* Transcribed page contents *
__________________________________________________

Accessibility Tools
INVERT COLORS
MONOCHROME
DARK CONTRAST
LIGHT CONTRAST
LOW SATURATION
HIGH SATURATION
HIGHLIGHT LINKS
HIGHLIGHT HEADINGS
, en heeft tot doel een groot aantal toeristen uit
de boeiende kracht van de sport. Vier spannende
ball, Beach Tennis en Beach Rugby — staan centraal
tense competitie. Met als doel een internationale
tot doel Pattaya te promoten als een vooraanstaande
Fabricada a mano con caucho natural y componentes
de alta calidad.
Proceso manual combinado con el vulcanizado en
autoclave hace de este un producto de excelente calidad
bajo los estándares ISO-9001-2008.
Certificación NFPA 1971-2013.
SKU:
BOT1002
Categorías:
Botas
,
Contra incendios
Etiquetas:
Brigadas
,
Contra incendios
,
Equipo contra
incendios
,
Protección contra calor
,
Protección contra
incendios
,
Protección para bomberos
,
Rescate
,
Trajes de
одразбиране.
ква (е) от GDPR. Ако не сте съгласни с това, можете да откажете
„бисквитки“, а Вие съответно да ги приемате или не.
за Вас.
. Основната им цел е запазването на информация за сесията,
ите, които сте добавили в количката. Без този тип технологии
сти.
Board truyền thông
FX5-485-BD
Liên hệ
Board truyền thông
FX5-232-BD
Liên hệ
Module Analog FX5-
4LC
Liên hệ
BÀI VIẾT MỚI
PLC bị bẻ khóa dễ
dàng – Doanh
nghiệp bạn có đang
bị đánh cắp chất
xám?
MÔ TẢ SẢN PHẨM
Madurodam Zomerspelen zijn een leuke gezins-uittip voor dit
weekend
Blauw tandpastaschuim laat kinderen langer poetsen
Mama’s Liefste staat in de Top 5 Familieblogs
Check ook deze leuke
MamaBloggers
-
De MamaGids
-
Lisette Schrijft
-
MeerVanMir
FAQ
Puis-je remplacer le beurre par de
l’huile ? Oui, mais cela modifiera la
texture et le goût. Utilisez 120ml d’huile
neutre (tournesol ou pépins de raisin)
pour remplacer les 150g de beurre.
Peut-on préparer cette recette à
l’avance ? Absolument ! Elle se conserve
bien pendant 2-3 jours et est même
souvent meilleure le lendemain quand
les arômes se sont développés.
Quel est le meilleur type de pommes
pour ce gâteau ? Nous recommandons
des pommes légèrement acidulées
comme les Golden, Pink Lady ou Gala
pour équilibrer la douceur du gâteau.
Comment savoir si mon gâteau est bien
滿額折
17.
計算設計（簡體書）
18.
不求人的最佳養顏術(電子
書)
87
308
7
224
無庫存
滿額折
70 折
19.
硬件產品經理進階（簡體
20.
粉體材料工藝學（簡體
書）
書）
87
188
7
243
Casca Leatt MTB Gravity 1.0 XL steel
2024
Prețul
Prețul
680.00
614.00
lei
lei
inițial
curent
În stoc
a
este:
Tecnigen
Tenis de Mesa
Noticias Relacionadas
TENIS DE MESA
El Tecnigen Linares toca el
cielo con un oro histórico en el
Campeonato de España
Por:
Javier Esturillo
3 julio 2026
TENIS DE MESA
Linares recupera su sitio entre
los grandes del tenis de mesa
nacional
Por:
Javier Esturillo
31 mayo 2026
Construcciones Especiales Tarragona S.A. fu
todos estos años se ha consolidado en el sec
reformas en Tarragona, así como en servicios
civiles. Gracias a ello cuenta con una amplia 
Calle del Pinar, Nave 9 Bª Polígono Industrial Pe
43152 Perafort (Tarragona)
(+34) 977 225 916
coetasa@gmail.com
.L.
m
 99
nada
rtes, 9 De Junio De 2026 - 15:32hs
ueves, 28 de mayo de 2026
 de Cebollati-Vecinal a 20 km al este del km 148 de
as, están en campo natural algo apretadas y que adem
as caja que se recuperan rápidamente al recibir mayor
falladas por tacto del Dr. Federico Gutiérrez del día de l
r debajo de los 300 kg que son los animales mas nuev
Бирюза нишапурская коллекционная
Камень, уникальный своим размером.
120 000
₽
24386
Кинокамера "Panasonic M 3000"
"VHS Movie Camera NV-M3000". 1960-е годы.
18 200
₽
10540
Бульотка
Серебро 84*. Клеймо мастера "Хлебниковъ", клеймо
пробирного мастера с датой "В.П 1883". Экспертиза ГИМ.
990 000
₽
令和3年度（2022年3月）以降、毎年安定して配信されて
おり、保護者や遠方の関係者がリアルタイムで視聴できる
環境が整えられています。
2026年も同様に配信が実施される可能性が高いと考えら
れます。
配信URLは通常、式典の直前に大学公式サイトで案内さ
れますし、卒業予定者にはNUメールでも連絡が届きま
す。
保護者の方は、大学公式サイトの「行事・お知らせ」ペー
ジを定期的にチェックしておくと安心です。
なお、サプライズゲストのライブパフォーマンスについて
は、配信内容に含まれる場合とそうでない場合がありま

__________________________________________________

The required answer is the complete data, repeated exactly.

* Reply to the exercise *
Accessibility Tools
INVERT COLORS
MONOCHROME
DARK CONTRAST
LIGHT CONTRAST
LOW SATURATION
HIGH SATURATION
HIGHLIGHT LINKS
HIGHLIGHT HEADINGS
, en heeft tot doel een groot aantal toeristen uit
de boeiende kracht van de sport. Vier spannende
ball, Beach Tennis en Beach Rugby — staan centraal
tense competitie. Met als doel een internationale
tot doel Pattaya te promoten als een vooraanstaande
Fabricada a mano con caucho natural y componentes
de alta calidad.
Proceso manual combinado con el vulcanizado en
autoclave hace de este un producto de excelente calidad
bajo los estándares ISO-9001-2008.
Certificación NFPA 1971-2013.
SKU:
BOT1002
Categorías:
Botas
,
Contra incendios
Etiquetas:
Brigadas
,
Contra incendios
,
Equipo contra
incendios
,
Protección contra calor
,
Protección contra
incendios
,
Protección para bomberos
,
Rescate
,
Trajes de
одразбиране.
ква (е) от GDPR. Ако не сте съгласни с това, можете да откажете
„бисквитки“, а Вие съответно да ги приемате или не.
за Вас.
. Основната им цел е запазването на информация за сесията,
ите, които сте добавили в количката. Без този тип технологии
сти.
Board truyền thông
FX5-485-BD
Liên hệ
Board truyền thông
FX5-232-BD
Liên hệ
Module Analog FX5-
4LC
Liên hệ
BÀI VIẾT MỚI
PLC bị bẻ khóa dễ
dàng – Doanh
nghiệp bạn có đang
bị đánh cắp chất
xám?
MÔ TẢ SẢN PHẨM
Madurodam Zomerspelen zijn een leuke gezins-uittip voor dit
weekend
Blauw tandpastaschuim laat kinderen langer poetsen
Mama’s Liefste staat in de Top 5 Familieblogs
Check ook deze leuke
MamaBloggers
-
De MamaGids
-
Lisette Schrijft
-
MeerVanMir
FAQ
Puis-je remplacer le beurre par de
l’huile ? Oui, mais cela modifiera la
texture et le goût. Utilisez 120ml d’huile
neutre (tournesol ou pépins de raisin)
pour remplacer les 150g de beurre.
Peut-on préparer cette recette à
l’avance ? Absolument ! Elle se conserve
bien pendant 2-3 jours et est même
souvent meilleure le lendemain quand
les arômes se sont développés.
Quel est le meilleur type de pommes
pour ce gâteau ? Nous recommandons
des pommes légèrement acidulées
comme les Golden, Pink Lady ou Gala
pour équilibrer la douceur du gâteau.
Comment savoir si mon gâteau est bien
滿額折
17.
計算設計（簡體書）
18.
不求人的最佳養顏術(電子
書)
87
308
7
224
無庫存
滿額折
70 折
19.
硬件產品經理進階（簡體
20.
粉體材料工藝學（簡體
書）
書）
87
188
7
243
Casca Leatt MTB Gravity 1.0 XL steel
2024
Prețul
Prețul
680.00
614.00
lei
lei
inițial
curent
În stoc
a
este:
Tecnigen
Tenis de Mesa
Noticias Relacionadas
TENIS DE MESA
El Tecnigen Linares toca el
cielo con un oro histórico en el
Campeonato de España
Por:
Javier Esturillo
3 julio 2026
TENIS DE MESA
Linares recupera su sitio entre
los grandes del tenis de mesa
nacional
Por:
Javier Esturillo
31 mayo 2026
Construcciones Especiales Tarragona S.A. fu
todos estos años se ha consolidado en el sec
reformas en Tarragona, así como en servicios
civiles. Gracias a ello cuenta con una amplia 
Calle del Pinar, Nave 9 Bª Polígono Industrial Pe
43152 Perafort (Tarragona)
(+34) 977 225 916
coetasa@gmail.com
.L.
m
 99
nada
rtes, 9 De Junio De 2026 - 15:32hs
ueves, 28 de mayo de 2026
 de Cebollati-Vecinal a 20 km al este del km 148 de
as, están en campo natural algo apretadas y que adem
as caja que se recuperan rápidamente al recibir mayor
falladas por tacto del Dr. Federico Gutiérrez del día de l
r debajo de los 300 kg que son los animales mas nuev
Бирюза нишапурская коллекционная
Камень, уникальный своим размером.
120 000
₽
24386
Кинокамера "Panasonic M 3000"
"VHS Movie Camera NV-M3000". 1960-е годы.
18 200
₽
10540
Бульотка
Серебро 84*. Клеймо мастера "Хлебниковъ", клеймо
пробирного мастера с датой "В.П 1883". Экспертиза ГИМ.
990 000
₽
令和3年度（2022年3月）以降、毎年安定して配信されて
おり、保護者や遠方の関係者がリアルタイムで視聴できる
環境が整えられています。
2026年も同様に配信が実施される可能性が高いと考えら
れます。
配信URLは通常、式典の直前に大学公式サイトで案内さ
れますし、卒業予定者にはNUメールでも連絡が届きま
す。
保護者の方は、大学公式サイトの「行事・お知らせ」ペー
ジを定期的にチェックしておくと安心です。
なお、サプライズゲストのライブパフォーマンスについて
は、配信内容に含まれる場合とそうでない場合がありま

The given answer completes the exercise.